Source records Start Marker

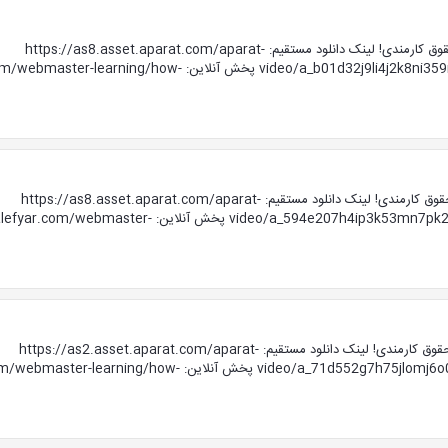
جلسه دوم آموزش ویدیویی کسب درآمد اینترنتی ، بیشتر از حقوق کارمندی! لینک دانلود مستقیم: https://as8.asset.aparat.com/aparat-
video/a_b01d32j9li4j2k8ni359mm7lnm06m69lk24284618039-607x__891a3.mp4 پخش
جلسه سوم آموزش ویدیویی کسب درآمد اینترنتی ، بیشتر از حقوق کارمندی! لینک دانلود مستقیم: https://as8.asset.aparat.com/aparat-
video/a_594e207h4ip3k53mn7pk26m3mo528kp12670m2403665-485z__a7d48.mp4 پخش آ
جلسه پنجم آموزش ویدیویی کسب درآمد اینترنتی ، بیشتر از حقوق کارمندی! لینک دانلود مستقیم: https://as2.asset.aparat.com/aparat-
video/a_71d552g7h75jlomj6o0m40m01659l3726n0lj8135070-041y__9367e.mp4 پخ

Source records End Marker

Transcribe the records above exactly, beginning at the line that contains "جلسه سوم آموزش" and ending with the line that contains "جلسه پنجم آموزش", both included, and nothing else.

جلسه سوم آموزش ویدیویی کسب درآمد اینترنتی ، بیشتر از حقوق کارمندی! لینک دانلود مستقیم: https://as8.asset.aparat.com/aparat-
video/a_594e207h4ip3k53mn7pk26m3mo528kp12670m2403665-485z__a7d48.mp4 پخش آ
جلسه پنجم آموزش ویدیویی کسب درآمد اینترنتی ، بیشتر از حقوق کارمندی! لینک دانلود مستقیم: https://as2.asset.aparat.com/aparat-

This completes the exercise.